** Opening Data in this exercise block **

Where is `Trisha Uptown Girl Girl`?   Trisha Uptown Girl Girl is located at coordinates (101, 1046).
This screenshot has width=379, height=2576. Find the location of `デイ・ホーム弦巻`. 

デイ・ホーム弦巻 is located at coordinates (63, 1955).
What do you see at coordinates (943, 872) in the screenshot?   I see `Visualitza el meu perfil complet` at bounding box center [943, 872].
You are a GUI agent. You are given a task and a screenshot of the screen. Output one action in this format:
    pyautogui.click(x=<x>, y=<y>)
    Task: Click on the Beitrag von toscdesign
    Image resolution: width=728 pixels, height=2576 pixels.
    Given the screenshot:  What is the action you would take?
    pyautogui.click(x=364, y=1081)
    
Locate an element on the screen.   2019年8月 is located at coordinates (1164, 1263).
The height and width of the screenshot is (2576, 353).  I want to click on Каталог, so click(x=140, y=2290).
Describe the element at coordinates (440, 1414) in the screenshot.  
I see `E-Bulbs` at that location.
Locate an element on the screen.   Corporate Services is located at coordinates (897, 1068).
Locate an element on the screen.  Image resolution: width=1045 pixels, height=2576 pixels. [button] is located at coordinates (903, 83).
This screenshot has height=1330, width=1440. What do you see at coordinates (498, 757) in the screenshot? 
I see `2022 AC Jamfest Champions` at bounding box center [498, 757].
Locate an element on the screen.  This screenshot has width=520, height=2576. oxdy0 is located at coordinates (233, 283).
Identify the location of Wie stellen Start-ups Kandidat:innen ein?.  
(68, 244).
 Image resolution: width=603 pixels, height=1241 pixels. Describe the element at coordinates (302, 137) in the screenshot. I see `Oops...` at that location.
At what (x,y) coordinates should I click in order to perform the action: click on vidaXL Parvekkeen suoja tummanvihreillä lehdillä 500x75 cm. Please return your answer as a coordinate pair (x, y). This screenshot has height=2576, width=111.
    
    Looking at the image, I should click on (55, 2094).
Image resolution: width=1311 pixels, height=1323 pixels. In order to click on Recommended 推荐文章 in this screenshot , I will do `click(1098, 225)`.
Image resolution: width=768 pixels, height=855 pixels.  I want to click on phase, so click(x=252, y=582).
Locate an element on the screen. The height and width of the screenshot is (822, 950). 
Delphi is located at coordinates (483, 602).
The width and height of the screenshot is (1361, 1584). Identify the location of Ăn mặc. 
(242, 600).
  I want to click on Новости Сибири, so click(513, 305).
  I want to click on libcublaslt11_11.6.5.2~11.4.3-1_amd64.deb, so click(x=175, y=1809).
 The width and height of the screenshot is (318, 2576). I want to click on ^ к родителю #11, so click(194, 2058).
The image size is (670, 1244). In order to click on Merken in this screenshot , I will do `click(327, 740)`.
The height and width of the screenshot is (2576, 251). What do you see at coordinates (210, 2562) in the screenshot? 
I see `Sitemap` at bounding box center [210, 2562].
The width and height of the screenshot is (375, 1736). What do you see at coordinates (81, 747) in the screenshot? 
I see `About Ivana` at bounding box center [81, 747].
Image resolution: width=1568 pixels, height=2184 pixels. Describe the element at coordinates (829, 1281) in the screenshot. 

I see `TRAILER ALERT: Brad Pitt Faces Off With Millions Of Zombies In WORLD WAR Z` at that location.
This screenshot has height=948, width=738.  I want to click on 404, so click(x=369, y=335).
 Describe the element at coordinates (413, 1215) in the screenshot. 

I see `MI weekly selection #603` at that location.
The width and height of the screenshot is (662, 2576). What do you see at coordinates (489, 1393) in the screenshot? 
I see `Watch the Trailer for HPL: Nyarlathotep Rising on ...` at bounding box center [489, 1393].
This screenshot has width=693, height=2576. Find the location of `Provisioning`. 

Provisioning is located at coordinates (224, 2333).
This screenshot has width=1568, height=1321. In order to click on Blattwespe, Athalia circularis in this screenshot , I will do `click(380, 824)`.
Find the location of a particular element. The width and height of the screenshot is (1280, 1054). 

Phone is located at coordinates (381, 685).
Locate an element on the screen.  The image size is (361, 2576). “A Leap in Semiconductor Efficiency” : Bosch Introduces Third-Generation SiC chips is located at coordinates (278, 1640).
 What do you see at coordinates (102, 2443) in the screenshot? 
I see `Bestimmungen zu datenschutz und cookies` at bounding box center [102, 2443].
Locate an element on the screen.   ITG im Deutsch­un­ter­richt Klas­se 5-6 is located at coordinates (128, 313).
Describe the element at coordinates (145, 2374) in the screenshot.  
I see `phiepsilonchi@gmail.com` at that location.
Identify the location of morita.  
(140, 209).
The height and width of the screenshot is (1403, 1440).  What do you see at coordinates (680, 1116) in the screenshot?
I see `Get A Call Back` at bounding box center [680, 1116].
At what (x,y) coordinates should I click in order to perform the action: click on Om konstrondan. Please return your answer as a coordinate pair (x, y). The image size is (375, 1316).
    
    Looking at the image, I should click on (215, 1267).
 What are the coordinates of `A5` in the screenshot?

** Closing Data in this exercise block **

## Task instructions
Nothing should be left out: copy the material exactly.

## Your response
Where is `Trisha Uptown Girl Girl`?   Trisha Uptown Girl Girl is located at coordinates (101, 1046).
This screenshot has width=379, height=2576. Find the location of `デイ・ホーム弦巻`. 

デイ・ホーム弦巻 is located at coordinates (63, 1955).
What do you see at coordinates (943, 872) in the screenshot?   I see `Visualitza el meu perfil complet` at bounding box center [943, 872].
You are a GUI agent. You are given a task and a screenshot of the screen. Output one action in this format:
    pyautogui.click(x=<x>, y=<y>)
    Task: Click on the Beitrag von toscdesign
    Image resolution: width=728 pixels, height=2576 pixels.
    Given the screenshot:  What is the action you would take?
    pyautogui.click(x=364, y=1081)
    
Locate an element on the screen.   2019年8月 is located at coordinates (1164, 1263).
The height and width of the screenshot is (2576, 353).  I want to click on Каталог, so click(x=140, y=2290).
Describe the element at coordinates (440, 1414) in the screenshot.  
I see `E-Bulbs` at that location.
Locate an element on the screen.   Corporate Services is located at coordinates (897, 1068).
Locate an element on the screen.  Image resolution: width=1045 pixels, height=2576 pixels. [button] is located at coordinates (903, 83).
This screenshot has height=1330, width=1440. What do you see at coordinates (498, 757) in the screenshot? 
I see `2022 AC Jamfest Champions` at bounding box center [498, 757].
Locate an element on the screen.  This screenshot has width=520, height=2576. oxdy0 is located at coordinates (233, 283).
Identify the location of Wie stellen Start-ups Kandidat:innen ein?.  
(68, 244).
 Image resolution: width=603 pixels, height=1241 pixels. Describe the element at coordinates (302, 137) in the screenshot. I see `Oops...` at that location.
At what (x,y) coordinates should I click in order to perform the action: click on vidaXL Parvekkeen suoja tummanvihreillä lehdillä 500x75 cm. Please return your answer as a coordinate pair (x, y). This screenshot has height=2576, width=111.
    
    Looking at the image, I should click on (55, 2094).
Image resolution: width=1311 pixels, height=1323 pixels. In order to click on Recommended 推荐文章 in this screenshot , I will do `click(1098, 225)`.
Image resolution: width=768 pixels, height=855 pixels.  I want to click on phase, so click(x=252, y=582).
Locate an element on the screen. The height and width of the screenshot is (822, 950). 
Delphi is located at coordinates (483, 602).
The width and height of the screenshot is (1361, 1584). Identify the location of Ăn mặc. 
(242, 600).
  I want to click on Новости Сибири, so click(513, 305).
  I want to click on libcublaslt11_11.6.5.2~11.4.3-1_amd64.deb, so click(x=175, y=1809).
 The width and height of the screenshot is (318, 2576). I want to click on ^ к родителю #11, so click(194, 2058).
The image size is (670, 1244). In order to click on Merken in this screenshot , I will do `click(327, 740)`.
The height and width of the screenshot is (2576, 251). What do you see at coordinates (210, 2562) in the screenshot? 
I see `Sitemap` at bounding box center [210, 2562].
The width and height of the screenshot is (375, 1736). What do you see at coordinates (81, 747) in the screenshot? 
I see `About Ivana` at bounding box center [81, 747].
Image resolution: width=1568 pixels, height=2184 pixels. Describe the element at coordinates (829, 1281) in the screenshot. 

I see `TRAILER ALERT: Brad Pitt Faces Off With Millions Of Zombies In WORLD WAR Z` at that location.
This screenshot has height=948, width=738.  I want to click on 404, so click(x=369, y=335).
 Describe the element at coordinates (413, 1215) in the screenshot. 

I see `MI weekly selection #603` at that location.
The width and height of the screenshot is (662, 2576). What do you see at coordinates (489, 1393) in the screenshot? 
I see `Watch the Trailer for HPL: Nyarlathotep Rising on ...` at bounding box center [489, 1393].
This screenshot has width=693, height=2576. Find the location of `Provisioning`. 

Provisioning is located at coordinates (224, 2333).
This screenshot has width=1568, height=1321. In order to click on Blattwespe, Athalia circularis in this screenshot , I will do `click(380, 824)`.
Find the location of a particular element. The width and height of the screenshot is (1280, 1054). 

Phone is located at coordinates (381, 685).
Locate an element on the screen.  The image size is (361, 2576). “A Leap in Semiconductor Efficiency” : Bosch Introduces Third-Generation SiC chips is located at coordinates (278, 1640).
 What do you see at coordinates (102, 2443) in the screenshot? 
I see `Bestimmungen zu datenschutz und cookies` at bounding box center [102, 2443].
Locate an element on the screen.   ITG im Deutsch­un­ter­richt Klas­se 5-6 is located at coordinates (128, 313).
Describe the element at coordinates (145, 2374) in the screenshot.  
I see `phiepsilonchi@gmail.com` at that location.
Identify the location of morita.  
(140, 209).
The height and width of the screenshot is (1403, 1440).  What do you see at coordinates (680, 1116) in the screenshot?
I see `Get A Call Back` at bounding box center [680, 1116].
At what (x,y) coordinates should I click in order to perform the action: click on Om konstrondan. Please return your answer as a coordinate pair (x, y). The image size is (375, 1316).
    
    Looking at the image, I should click on (215, 1267).
 What are the coordinates of `A5` in the screenshot?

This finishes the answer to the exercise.